§ **EXERCISE OBJECTIVE**
Write out the entries below exactly as they stand. Skip every image.

>>>

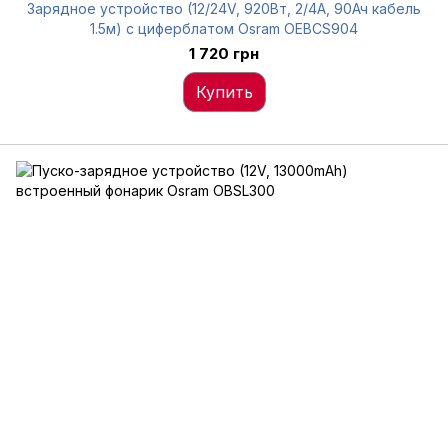
Зарядное устройство (12/24V, 920Вт, 2/4А, 90Ач кабель
1.5м) с циферблатом Osram OEBCS904
1 720 грн
Купить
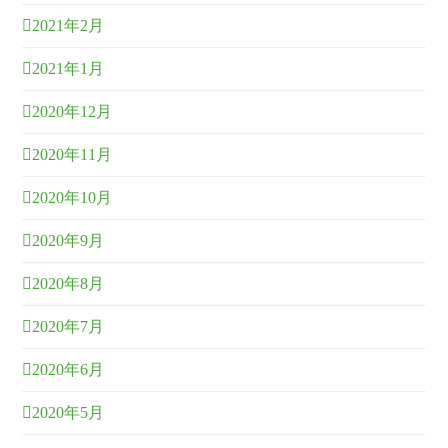
2021年2月
2021年1月
2020年12月
2020年11月
2020年10月
2020年9月
2020年8月
2020年7月
2020年6月
2020年5月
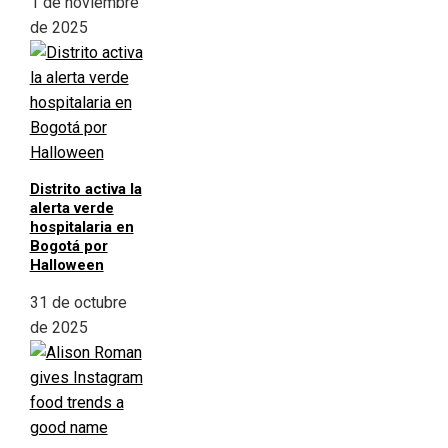
1 de noviembre
de 2025
Distrito activa la
alerta verde
hospitalaria en
Bogotá por
Halloween
31 de octubre
de 2025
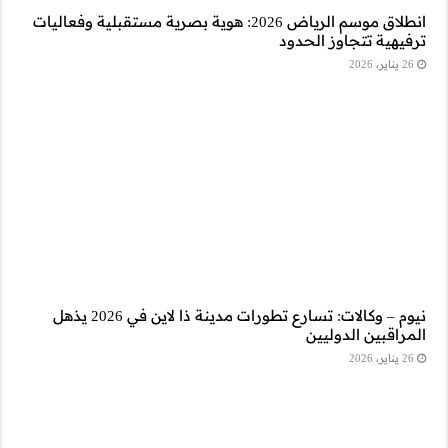
20: هوية بصرية مستقبلية وفعاليات
نيوم – وكالات: تسارع تطورات مدينة ذا لاين في 2026 يذهل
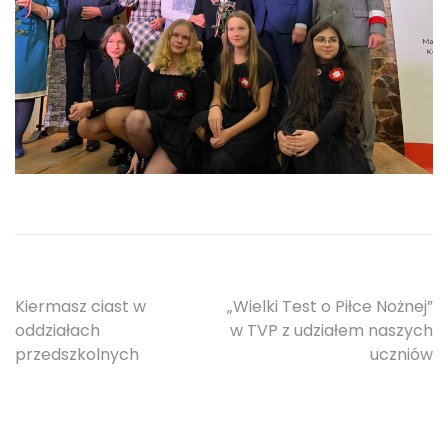
Nawigacja
Kiermasz ciast w
„Wielki Test o Piłce Nożnej”
oddziałach
w TVP z udziałem naszych
wpisu
przedszkolnych
uczniów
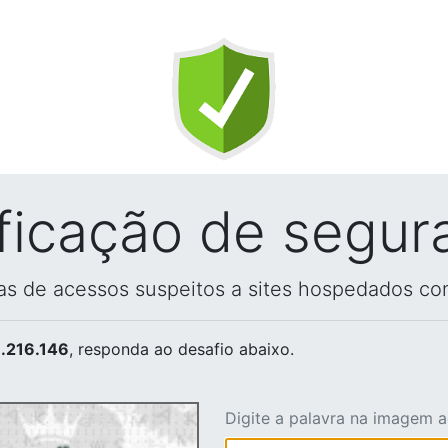
ificação de segur
vas de acessos suspeitos a sites hospedados co
.216.146
, responda ao desafio abaixo.
Digite a palavra na imagem 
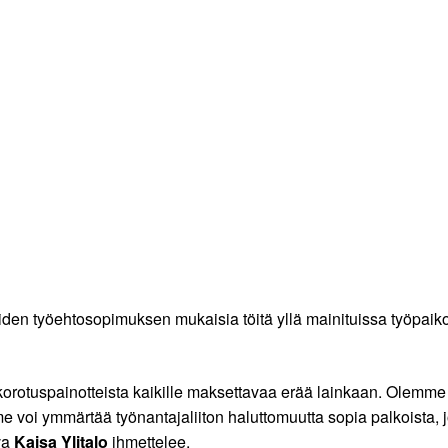
öiden työehtosopimuksen mukaisia töitä yllä mainituissa työpaiko
eiskorotuspainotteista kaikille maksettavaa erää lainkaan. Olemm
e voi ymmärtää työnantajaliiton haluttomuutta sopia palkoista, j
va
Kaisa Ylitalo
ihmettelee.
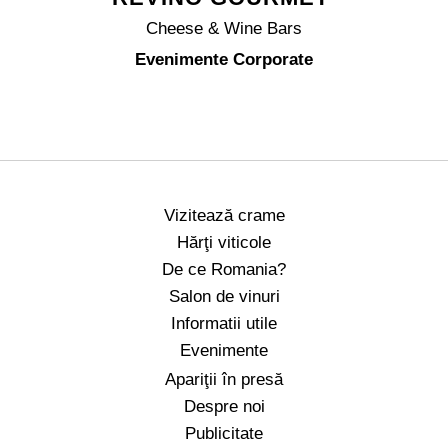
Cheese & Wine Bars
Evenimente Corporate
Vizitează crame
Hărţi viticole
De ce Romania?
Salon de vinuri
Informatii utile
Evenimente
Apariţii în presă
Despre noi
Publicitate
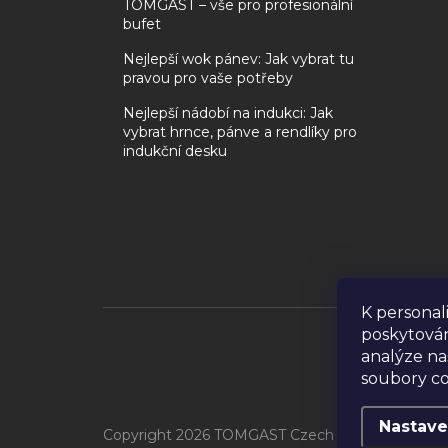
TOMGAST – vše pro profesionální
bufet
Nejlepší wok pánev: Jak vybrat tu
pravou pro vaše potřeby
Nejlepší nádobí na indukci: Jak
vybrat hrnce, pánve a rendlíky pro
indukční desku
K personal
poskytován
analýze na
soubory co
Nastave
Copyright 2026
TOMGAST Czech Republic s.r.o.
. 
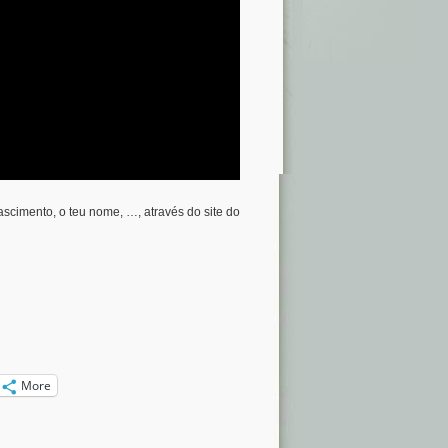
ascimento, o teu nome, …, através do site do
More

<<<

§ **OUTPUT BELOW**
Зарядное устройство (12/24V, 920Вт, 2/4А, 90Ач кабель
1.5м) с циферблатом Osram OEBCS904
1 720 грн
Купить
2021年2月
2021年1月
2020年12月
2020年11月
2020年10月
2020年9月
2020年8月
2020年7月
2020年6月
2020年5月
1 de noviembre
de 2025
Distrito activa la
alerta verde
hospitalaria en
Bogotá por
Halloween
31 de octubre
de 2025
20: هوية بصرية مستقبلية وفعاليات
نيوم – وكالات: تسارع تطورات مدينة ذا لاين في 2026 يذهل
Nawigacja
Kiermasz ciast w
„Wielki Test o Piłce Nożnej”
oddziałach
w TVP z udziałem naszych
wpisu
przedszkolnych
uczniów
ificação de segur
vas de acessos suspeitos a sites hospedados co
.216.146
, responda ao desafio abaixo.
Digite a palavra na imagem 
öiden työehtosopimuksen mukaisia töitä yllä mainituissa työpaiko
eiskorotuspainotteista kaikille maksettavaa erää lainkaan. Olemm
e voi ymmärtää työnantajaliiton haluttomuutta sopia palkoista, j
va
Kaisa Ylitalo
ihmettelee.
Cheese & Wine Bars
Evenimente Corporate
Vizitează crame
Hărţi viticole
De ce Romania?
Salon de vinuri
Informatii utile
Evenimente
Apariţii în presă
Despre noi
Publicitate
TOMGAST – vše pro profesionální
bufet
Nejlepší wok pánev: Jak vybrat tu
pravou pro vaše potřeby
Nejlepší nádobí na indukci: Jak
vybrat hrnce, pánve a rendlíky pro
indukční desku
K personal
poskytován
analýze na
soubory co
Nastave
Copyright 2026
TOMGAST Czech Republic s.r.o.
. 
ascimento, o teu nome, …, através do site do
More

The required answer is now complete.